▸ EXERCISE AIM
Below are records with pictures in them; print them exactly, omitting the pictures.
□ □ □
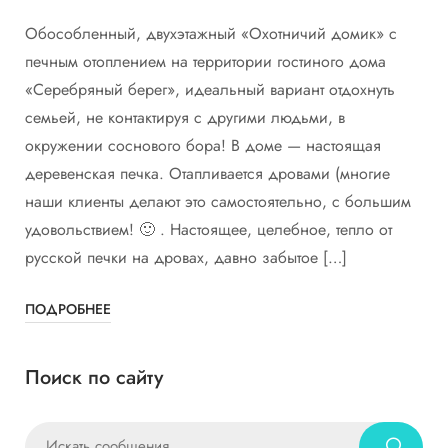
Обособленный, двухэтажный «Охотничий домик» с
печным отоплением на территории гостиного дома
«Серебряный берег», идеальный вариант отдохнуть
семьей, не контактируя с другими людьми, в
окружении соснового бора! В доме — настоящая
деревенская печка. Отапливается дровами (многие
наши клиенты делают это самостоятельно, с большим
удовольствием! 🙂 . Настоящее, целебное, тепло от
русской печки на дровах, давно забытое […]
ПОДРОБНЕЕ
Поиск по сайту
□ □ □
▸ ANSWER BELOW
Обособленный, двухэтажный «Охотничий домик» с
печным отоплением на территории гостиного дома
«Серебряный берег», идеальный вариант отдохнуть
семьей, не контактируя с другими людьми, в
окружении соснового бора! В доме — настоящая
деревенская печка. Отапливается дровами (многие
наши клиенты делают это самостоятельно, с большим
удовольствием! 🙂 . Настоящее, целебное, тепло от
русской печки на дровах, давно забытое […]
ПОДРОБНЕЕ
Поиск по сайту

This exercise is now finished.